To reach the Arsenale for the conference, I passed through the flooded Piazza San Marco and was reminded of the Luxembourg Pavilion which housed a poignant installation by Marco Godinho, Written by Water, curated by Kevin Muhlen.

 

Paolo Baratta and Ralph Rugoff, photo credit: Anne Murray

 

 

It marked humankind’s relationship with the sea, through literature, video, and other forms of art. As an installation, Written by Water, was not only a pavilion but referred to the eponymous work bringing together an entire surface filled with hundreds of notebooks soaked in the sea and then carefully dried and displayed, their curled pages like a coral reef of sea creatures, each with invisible microorganisms and micro-stories to tell and to be interpreted by the viewer. How appropriate Godinho’s work has been on so many levels, with the current flooding in Venice transforming many works of art and literature into an untimely resonance of global climate change, much like Godinho’s notebooks which tell the secrets of the sea through their saltwater-soaked pages. The simple nature of this work, Written by Water, may at first betray its profundity, but upon contemplation, and within the context of our beloved Venice recently inundated to its most severe level in fifty years, it records a history we are currently telling ourselves with so many objects destroyed or damaged by the high tide. 

 

Piazza San Marco, photo credit: Anne Murray

 

 

Godinho explained to me the relation to time in his work, See Another Sea, which is important to consider now at the close of the biennale. Alberto, a selected participant, wore a white T-shirt with lines of a poem with 201 verses to mark each day of the biennale, “This work as many others in my practice is a time-based work, that is questioning the notions of time and precisely the rhythm, the breath and is also a map of the duration of the exhibition as a daily repetition, a mantra. The relation to the movement of the sea, the waves, is something that I wanted to integrate in the pavilion. This idea that something is present but seen almost in a imperceptible way was important for me. Also I wanted to propose an experience that is not fixed, that has another path every day, the coming and going of the waves, the high and low tides, which seem to be repeated every moment but are different every time. The link with the movement of the sea is precisely that one, to be aware that everything is constantly moving and that at every moment it is necessary to adapt and be open to this difference, which always seems the same.
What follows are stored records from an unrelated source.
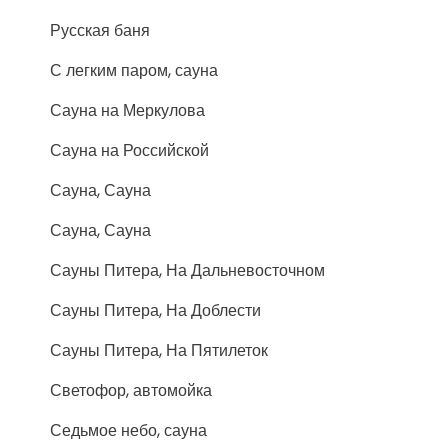
Русская баня
С легким паром, сауна
Сауна на Меркулова
Сауна на Российской
Сауна, Сауна
Сауна, Сауна
Сауны Питера, На Дальневосточном
Сауны Питера, На Доблести
Сауны Питера, На Пятилеток
Светофор, автомойка
Седьмое небо, сауна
To confront one thing with the natural elements is fascinating because you never know what can happen,” says Godinho.

 

 

Artist Marco Godinho in the Luxembourg Pavilion, photo credit: Estelle Vétois
 

 

Indeed, each day in Venice has been a giving over to the sea, the high tide undulating and enveloping the limbs of so many visitors, reminding us of the important issue at hand — the climate change we are facing head on. In the conference, Meeting on Art, curator Ralph Rugoff points out the purpose of art as a “place where we can hold onto some more nuanced, layered multi-levelled way of relating to the world, which is true to our experience. I mean, I think human experience is filled with ambivalence, we rarely react to something in just one way.” Godinho’s work, although not part of Rugoff’s curation, seems to reinforce this ideology of the artist and multiplicity, seeing as if through the eyes of an insect the myriad forces, routes, and manifestations possible in the pursuit of an idea and its possible outcomes. 

 

Godinho’s work Oblivion (Water), a unique work of Aqua vitae from Portugal and Luxembourg, jujube fruit from Korea, blown glass bottles, cork, metal, one-way mirror, and a light system, was made to be consumed in the last moments of the biennale; it brings a message crucial to our existence and in relation to art as he emphasizes, “In this work there is the importance of believing in the art, in the ideas that the artist is proposing to the world. As a time-based work that is in a constant process, this work is an invitation to come together and to believe in ideas that can bring you into a greater availability to others. As in life these kinds of work are also in a fragility of doing, they can fail and open then to other unexpected relations. This is a value more and more present in my work, something I want to explore, without knowing exactly where it will lead me. Describing my future work this way gives it an opening with a variability of possibilities and uncertainties.” 

 

Marco Godinho’s Written by Water, photo credit: Estelle Vétois

 

 

Rugoff stated that, “Art bears witness to things that are happening in the world,” and we see that this witness pervades into each pavilion beyond the curated international section and into the hands of diverse curators with exquisite minds who have made a deep and meaningful context for the international pavilions by surrounding them with the complex and varied realities exemplified in the national pavilions.

 

With the water rising each day, I think Godinho’s work will remain in our minds well beyond the biennale along with the comments of Rugoff with art as a witness to our changing tides both politically and literally in the world.